This is possible to do in a fairly clean way.

I'm assuming you're starting with a standard tableview set up with a standard NSFetchResultsController that uses Apple's sample code.

First you need two utility functions:

- (NSIndexPath *)mapIndexPathFromFetchResultsController:(NSIndexPath *)indexPath
{
    if (indexPath.section == 0)
        indexPath = [NSIndexPath indexPathForRow:indexPath.row+1 inSection:indexPath.section];

    return indexPath;
}

- (NSIndexPath *)mapIndexPathToFetchResultsController:(NSIndexPath *)indexPath
{
    if (indexPath.section == 0)
        indexPath = [NSIndexPath indexPathForRow:indexPath.row-1 inSection:indexPath.section];

    return indexPath;
}

These should be fairly self explanatory - they're just helpers to deal with adding the extra row when we want to use an index path from the fetched results controllers to access the table, or removing it when going the other way.
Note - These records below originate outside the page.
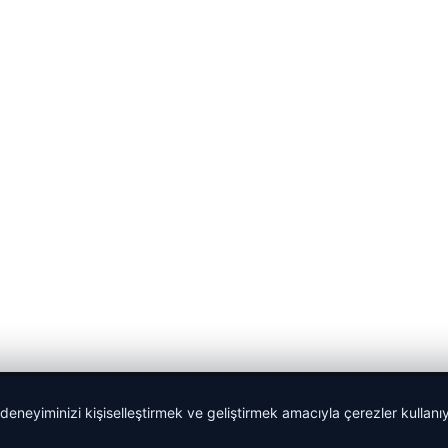
 deneyiminizi kişiselleştirmek ve geliştirmek amacıyla çerezler kullan
Sponspor Bağlantılar:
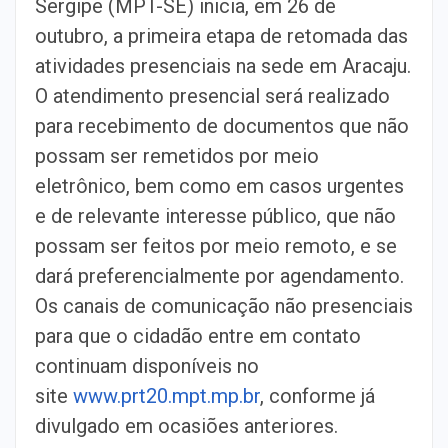
Sergipe (MPT-SE) inicia, em 26 de
outubro, a primeira etapa de retomada das
atividades presenciais na sede em Aracaju.
O atendimento presencial será realizado
para recebimento de documentos que não
possam ser remetidos por meio
eletrônico, bem como em casos urgentes
e de relevante interesse público, que não
possam ser feitos por meio remoto, e se
dará preferencialmente por agendamento.
Os canais de comunicação não presenciais
para que o cidadão entre em contato
continuam disponíveis no
site
www.prt20.mpt.mp.br
, conforme já
divulgado em ocasiões anteriores.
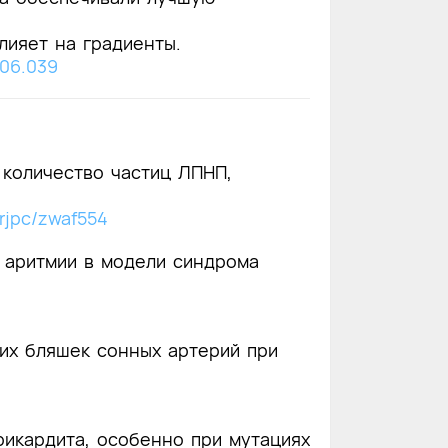
лияет на градиенты.
5.06.039
 количество частиц ЛПНП,
urjpc/zwaf554
 аритмии в модели синдрома
их бляшек сонных артерий при
рикардита, особенно при мутациях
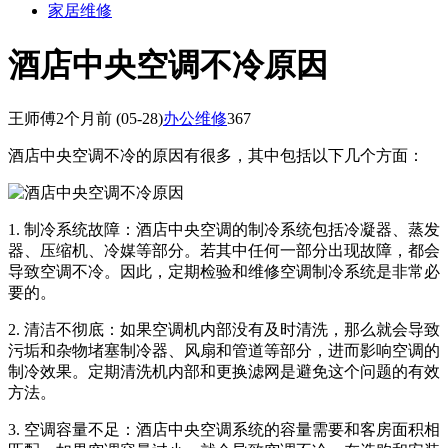
家居维修
酒店中央空调不冷原因
王师傅
2个月前
(05-28)
办公维修
367
酒店中央空调不冷的原因有很多，其中包括以下几个方面：
1. 制冷系统故障：酒店中央空调的制冷系统包括冷凝器、蒸发
器、压缩机、冷媒等部分。若其中任何一部分出现故障，都会
导致空调不冷。因此，定期检验和维修空调制冷系统是非常必
要的。
2. 清洁不彻底：如果空调机内部没有及时清洗，那么就会导致
污垢和杂物堵塞制冷器、风扇和管道等部分，进而影响空调的
制冷效果。定期清洗机内部和更换滤网是避免这个问题的有效
方法。
3. 空调容量不足：酒店中央空调系统的容量需要和客房面积相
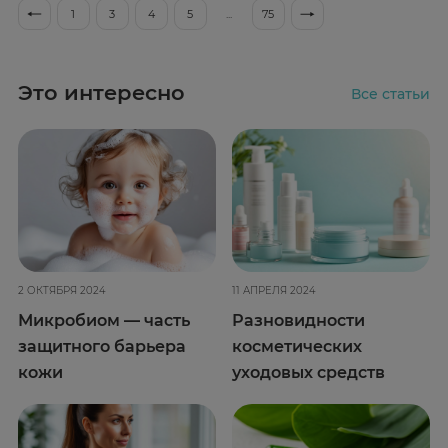
1
3
4
5
...
75
Это интересно
Все статьи
2 ОКТЯБРЯ 2024
11 АПРЕЛЯ 2024
Микробиом — часть
Разновидности
защитного барьера
косметических
кожи
уходовых средств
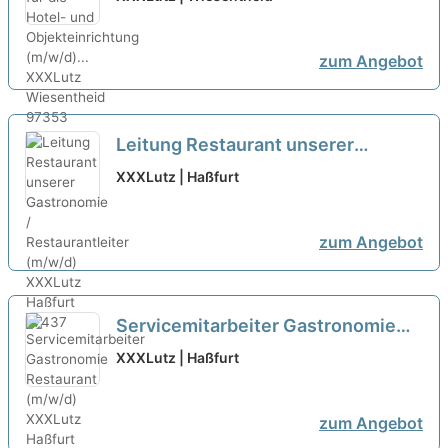
zum Angebot
Leitung Restaurant unserer
Gastronomie / Restaurantleiter
XXXLutz | Haßfurt
(m/w/d)
neu
zum Angebot
Servicemitarbeiter Gastronomie
Restaurant (m/w/d)
neu
XXXLutz | Haßfurt
zum Angebot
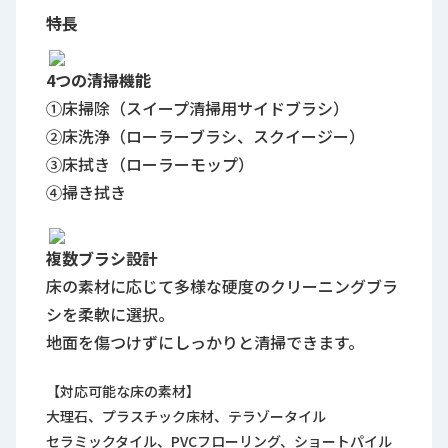
特長
4つの清掃機能
①床掃除（スイープ清掃用サイドブラシ）
②床洗浄（ローラーブラシ、スクイージー）
③床拭き（ローラーモップ）
④掃き拭き
複数ブラシ設計
床の素材に応じて多様な硬度のクリーニングブラ
シを柔軟に選択。
地面を傷つけずにしっかりと清掃できます。
【対応可能な床の素材】
大理石、プラスチック床材、テラゾータイル
セラミックタイル、PVCフローリング、ショートパイル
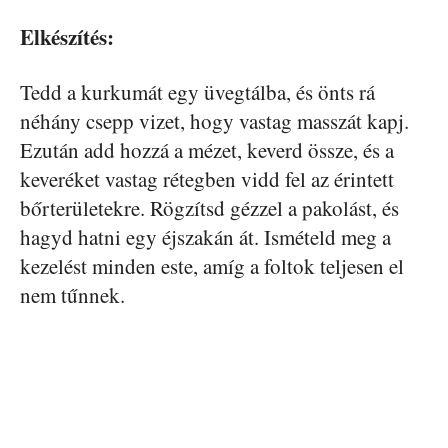
Elkészítés:
Tedd a kurkumát egy üvegtálba, és önts rá
néhány csepp vizet, hogy vastag masszát kapj.
Ezután add hozzá a mézet, keverd össze, és a
keveréket vastag rétegben vidd fel az érintett
bőrterületekre. Rögzítsd gézzel a pakolást, és
hagyd hatni egy éjszakán át. Ismételd meg a
kezelést minden este, amíg a foltok teljesen el
nem tűnnek.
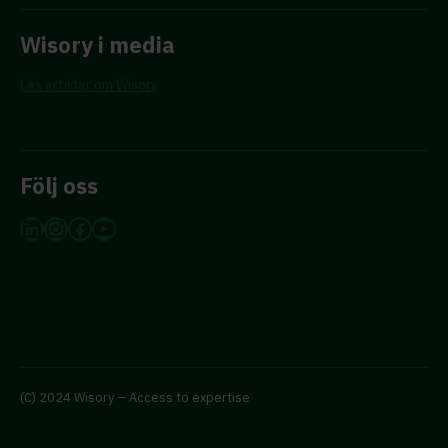
Wisory i media
Läs artiklar om Wisory
Följ oss
LinkedIn
Instagram
Facebook
YouTube
(C) 2024 Wisory – Access to expertise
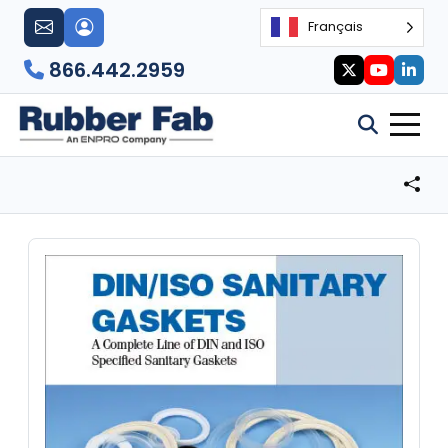
Français
866.442.2959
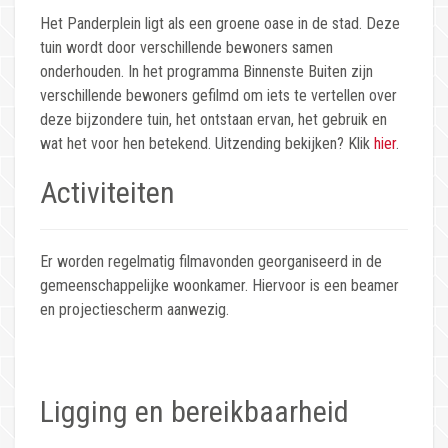
Het Panderplein ligt als een groene oase in de stad. Deze
tuin wordt door verschillende bewoners samen
onderhouden. In het programma Binnenste Buiten zijn
verschillende bewoners gefilmd om iets te vertellen over
deze bijzondere tuin, het ontstaan ervan, het gebruik en
wat het voor hen betekend. Uitzending bekijken? Klik
hier
.
Activiteiten
Er worden regelmatig filmavonden georganiseerd in de
gemeenschappelijke woonkamer. Hiervoor is een beamer
en projectiescherm aanwezig.
Ligging en bereikbaarheid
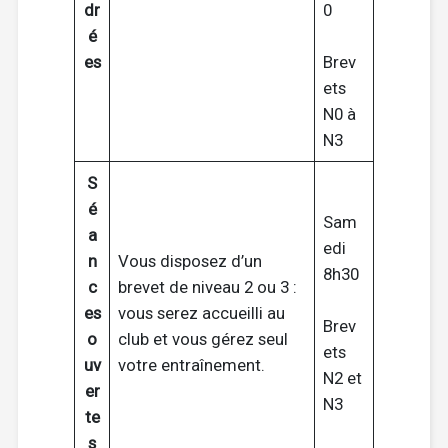
dr
0
é
es
Brev
ets
N0 à
N3
S
é
Sam
a
edi
n
Vous disposez d’un
8h30
c
brevet de niveau 2 ou 3 :
es
vous serez accueilli au
Brev
o
club et vous gérez seul
ets
uv
votre entraînement.
N2 et
er
N3
te
s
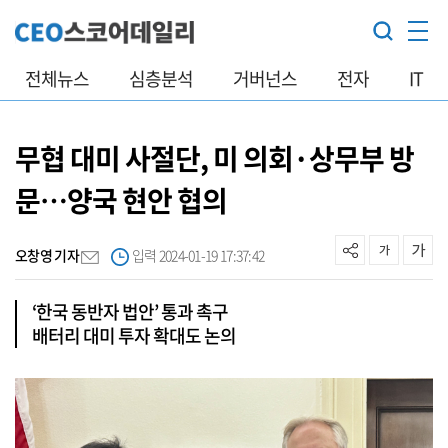
전체뉴스
심층분석
거버넌스
전자
IT
무협 대미 사절단, 미 의회·상무부 방
문…양국 현안 협의
오창영 기자
입력 2024-01-19 17:37:42
‘한국 동반자 법안’ 통과 촉구
배터리 대미 투자 확대도 논의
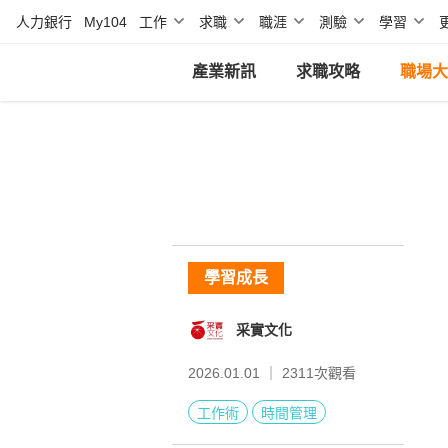
人力銀行
My104
工作
求職
職涯
測驗
學習
產業新訊
求職攻略
職場大
學習成長
采實文化
2026.01.01 ｜
2311
次觀看
工作術
時間管理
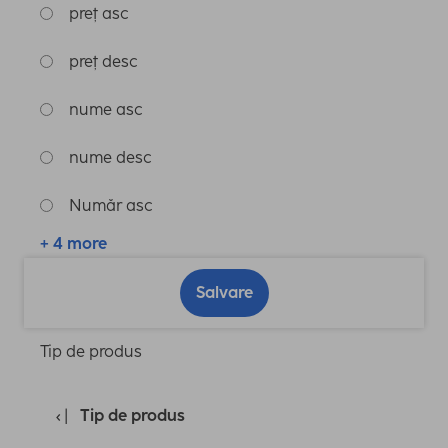
preț asc
preț desc
nume asc
nume desc
Număr asc
+ 4 more
Salvare
Tip de produs
Tip de produs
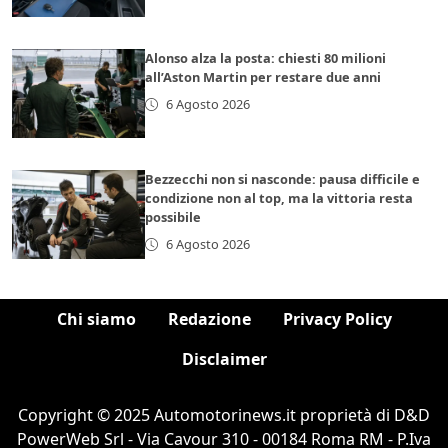
Alonso alza la posta: chiesti 80 milioni
all’Aston Martin per restare due anni
6 Agosto 2026
Bezzecchi non si nasconde: pausa difficile e
condizione non al top, ma la vittoria resta
possibile
6 Agosto 2026
Chi siamo
Redazione
Privacy Policy
Disclaimer
Copyright © 2025 Automotorinews.it proprietà di D&D
PowerWeb Srl - Via Cavour 310 - 00184 Roma RM - P.Iva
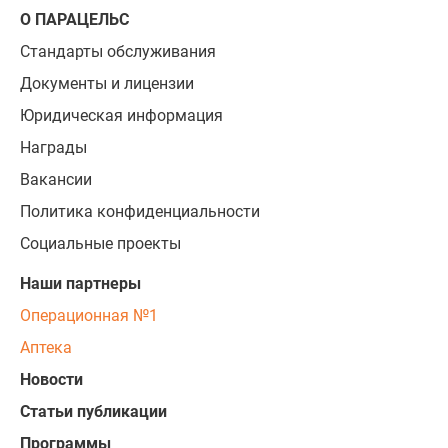
О ПАРАЦЕЛЬС
Стандарты обслуживания
Документы и лицензии
Юридическая информация
Награды
Вакансии
Политика конфиденциальности
Социальные проекты
Наши партнеры
Операционная №1
Аптека
Новости
Статьи публикации
Программы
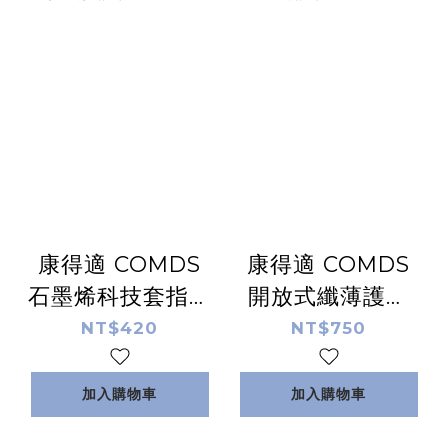
康得適 COMDS
康得適 COMDS
石墨烯科技套指護
開放式纖薄護膝
腕 WO-304
VU-703
NT$420
NT$750
加入購物車
加入購物車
Then we need to create the extra cell:

- (UITableViewCell *)tableView:(UITableView *)tableView cellForRowAtIndexPath:(NSIndexPath *)indexPath {
    static NSString *CellIdentifier = @"MyCellId";

    if (indexPath.section == 0 && indexPath.row == 0)
    {
        UITableViewCell *cell;
        cell = [[[UITableViewCell alloc] initWithStyle:UITableViewCellStyleDefault reuseIdentifier:nil] autorelease];
        cell.selectionStyle = UITableViewCellSelectionStyleGray;
        cell.textLabel.text = NSLocalizedString(@"Extra cell text", nil);

        return cell;
    }

    UITableViewCell *cell = [tableView dequeueReusableCellWithIdentifier:CellIdentifier];
    if (cell == nil) {
        cell = [UITableViewCell alloc] initWithStyle:UITableViewCellStyleDefault reuseIdentifier:nil] autorelease];
    }

    [self configureCell:cell atIndexPath:indexPath];

    return cell;
}

make sure we configure it correctly (configurecell will only be called for cells from the fetch results controller):

// the indexPath parameter here is the one for the table; ie. it's offset from the fetched result controller's indexes
- (void)configureCell:(SyncListViewCell *)cell atIndexPath:(NSIndexPath *)indexPath {
    indexPath = [self mapIndexPathToFetchResultsController:indexPath];

    id *obj = [fetchedResultsController objectAtIndexPath:indexPath];
    <... perform normal cell setup ...>
}

and tell the tableview it exists:

- (NSInteger)tableView:(UITableView *)tableView numberOfRowsInSection:(NSInteger)section {
    NSInteger numberOfRows = 0;

    if ([[fetchedResultsController sections] count] > 0) {
        id <NSFetchedResultsSectionInfo> sectionInfo = [[fetchedResultsController sections] objectAtIndex:section];
        numberOfRows = [sectionInfo numberOfObjects];
    }

    if (section == 0)
        numberOfRows++;

    return numberOfRows;
}

and respond to selection:

- (void)tableView:(UITableView *)tableView didSelectRowAtIndexPath:(NSIndexPath *)indexPath
{
    [tableView deselectRowAtIndexPath:indexPath animated:YES];

    if (indexPath.section == 0 && indexPath.row == 0)
    {
        [self doExtraAction];
        return;
    }

    ... deal with selection for other cells ...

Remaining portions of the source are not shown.